TASK GOAL: The full listing, exactly as written and with no images, is the expected output.
+++ DATASET EXCERPTS +++
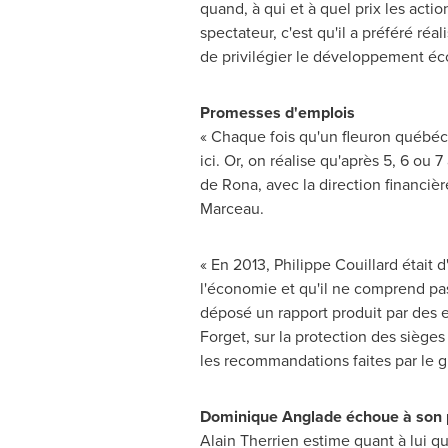
quand, à qui et à quel prix les act
spectateur, c'est qu'il a préféré ré
de privilégier le développement éco
Promesses d'emplois
« Chaque fois qu'un fleuron québéco
ici. Or, on réalise qu'après 5, 6 o
de Rona, avec la direction financièr
Marceau
.
« En 2013,
Philippe Couillard
était d
l'économie et qu'il ne comprend pa
déposé un rapport produit par des
Forget, sur la protection des sièges
les recommandations faites par le gr
Dominique Anglade
échoue à son 
Alain Therrien
estime quant à lui q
+++
SOLUTION TO THIS EXERCISE:
quand, à qui et à quel prix les act
spectateur, c'est qu'il a préféré ré
de privilégier le développement éco
Promesses d'emplois
« Chaque fois qu'un fleuron québéco
ici. Or, on réalise qu'après 5, 6 o
de Rona, avec la direction financièr
Marceau
.
« En 2013,
Philippe Couillard
était d
l'économie et qu'il ne comprend pa
déposé un rapport produit par des
Forget, sur la protection des sièges
les recommandations faites par le gr
Dominique Anglade
échoue à son 
Alain Therrien
estime quant à lui q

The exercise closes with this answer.